As I explained last time, I think there should be open debate in teaching. I think this is true even if ideas are debated in front of new teachers and trainees. I think this is true even if contentious things are posted to websites by people who don’t agree with them. I wouldn’t phrase this as being about freedom of speech, but about freedom of thought. To form our own opinions, we need to hear and think about the alternatives. J.S. Mill captures this idea well in On Liberty:

First, if any opinion is compelled to silence, that opinion may, for aught we can certainly know, be true. To deny this is to assume our own infallibility. Secondly, though the silenced opinion be an error, it may, and very commonly does, contain a portion of truth; and since the general or prevailing opinion on any subject is rarely or never the whole truth, it is only by the collision of adverse opinions that the remainder of the truth has any chance of being supplied. Thirdly, even if the received opinion be not only true, but the whole truth; unless it is suffered to be, and actually is, vigorously and earnestly contested, it will, by most of those who receive it, be held in the manner of a prejudice, with little comprehension or feeling of its rational grounds. And not only this, but, fourthly, the meaning of the doctrine itself will be in danger of being lost, or enfeebled, and deprived of its vital effect on the character and conduct: the dogma becoming a mere formal profession, inefficacious for good, but cumbering the ground, and preventing the growth of any real and heartfelt conviction, from reason or personal experience.

We learn from debating our opinions. We learn most about our opinions from debating those who are the most insightful critics of them. Those opinions which cannot be defended, should not be believed. There are plenty of debates in teaching, but that does not mean that good ideas require protecting from the alternatives. We should feel confident that our best chance of getting to the truth is from debate, not from its absence.

This is particularly important when many of the “authorities” in education have been spreading some of the worst ideas. Brain Gym, learning styles, discovery learning, Bloom’s Taxonomy and many others fads, have all been promoted by those who were meant to have been “experts” in teaching. A supposedly “expert” perspective on education, is not always one that is honest, fair or true. Perhaps one of the ironies in criticism of both Starter For Five and Labour Teachers is that those calling for views to be censored so as to enforce an editorial line are those least likely to agree with my selection of posts if I were to enforce my opinions. Those who want to end the debate, never want it to be their side that is silenced.
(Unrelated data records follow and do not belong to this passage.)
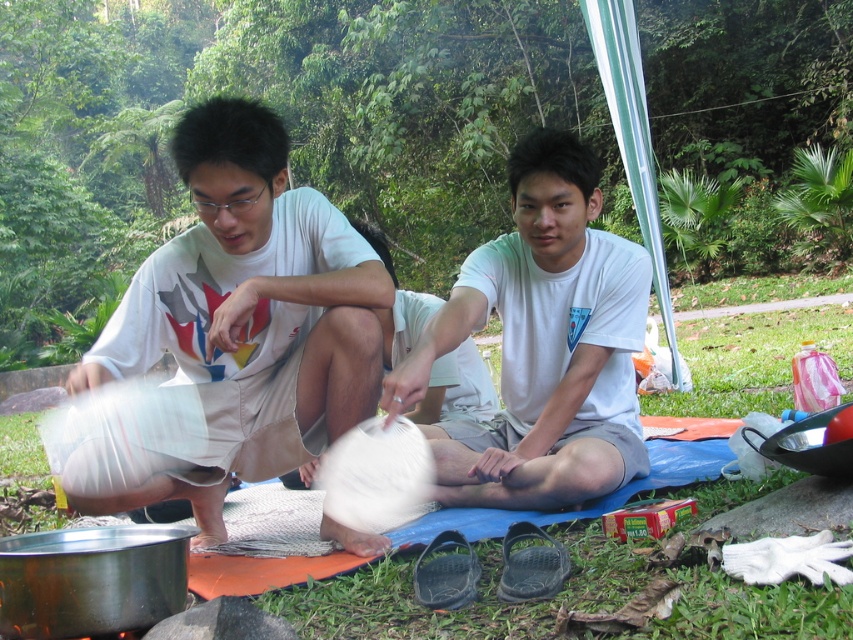 Measure the distance between point (358, 305) and camera.

Point (358, 305) is 7.02 feet from camera.

Based on the photo, does white cotton shirt at left lie behind white cotton shirt at center?

No, white cotton shirt at left is closer to the viewer.

Measure the distance between point (221, 416) and camera.

Point (221, 416) and camera are 2.34 meters apart.

Where is `white cotton shirt at left`? The width and height of the screenshot is (853, 640). white cotton shirt at left is located at coordinates (241, 323). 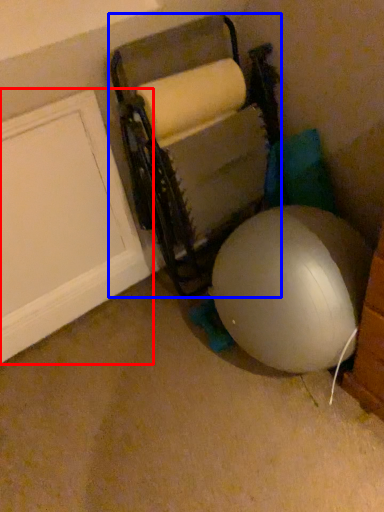 Question: Which object is further to the camera taking this photo, door (highlighted by a red box) or bean bag chair (highlighted by a blue box)?

Choices:
 (A) door
 (B) bean bag chair

Answer: (A) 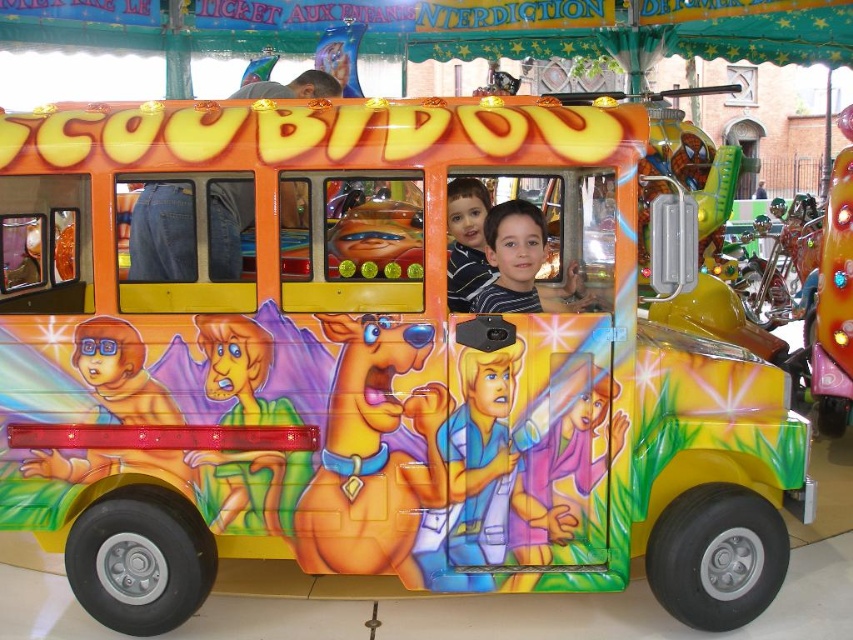 Who is positioned more to the right, striped shirt at center or matte striped shirt at center?

striped shirt at center

Looking at this image, which of these two, striped shirt at center or matte striped shirt at center, stands taller?

With more height is matte striped shirt at center.

Who is more distant from viewer, (514, 253) or (488, 275)?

Indeed, often the demand that I censor views they don’t like is combined by an unevidenced and untrue allegation that I must also be censoring the views they do like. The possibility that I might share all points of view is seemingly unimaginable to some.

The years between 2004 and 2010 were some of the worst for debate in teaching. The National Strategies, government guidance, the GTC, local authorities, teacher trainers and the inspectorate generally stuck to a remarkably narrow range of views. Learning styles were in. Group work was in. Teacher talk was out. Prolonged practice was out. And the management systems in schools gradually converged to emphasise compliance and conformity to this model. It became possible for a teacher whose classes were learning (and doing well in exams) to be told they were teaching the wrong way and even be forced out of their position. Even things that were abundantly obvious, like the failure of inclusion, the breakdown of discipline,  the money wasted on interactive whiteboards or grade inflation in exams, were considered unmentionable for teachers, even if they made it into the media. The legacy of that time is still with us in many schools and among many managers. But many teachers no longer feel obliged to play lip service to any of it, particularly on social media. We can (generally) say in public what we believe, and we can challenge each other when we disagree. This is our greatest safeguard against those who would happily see the system return to where it was in 2009. It’s the best chance we have for a system that improves because new ideas are tried and tested. Open debate among teachers is also the greatest protection we have against the next fad being imposed on us. The question: “Is this the next brain gym?” will be addressed to anyone publicly recommending a gimmick, as long as we are free to ask that sort of question.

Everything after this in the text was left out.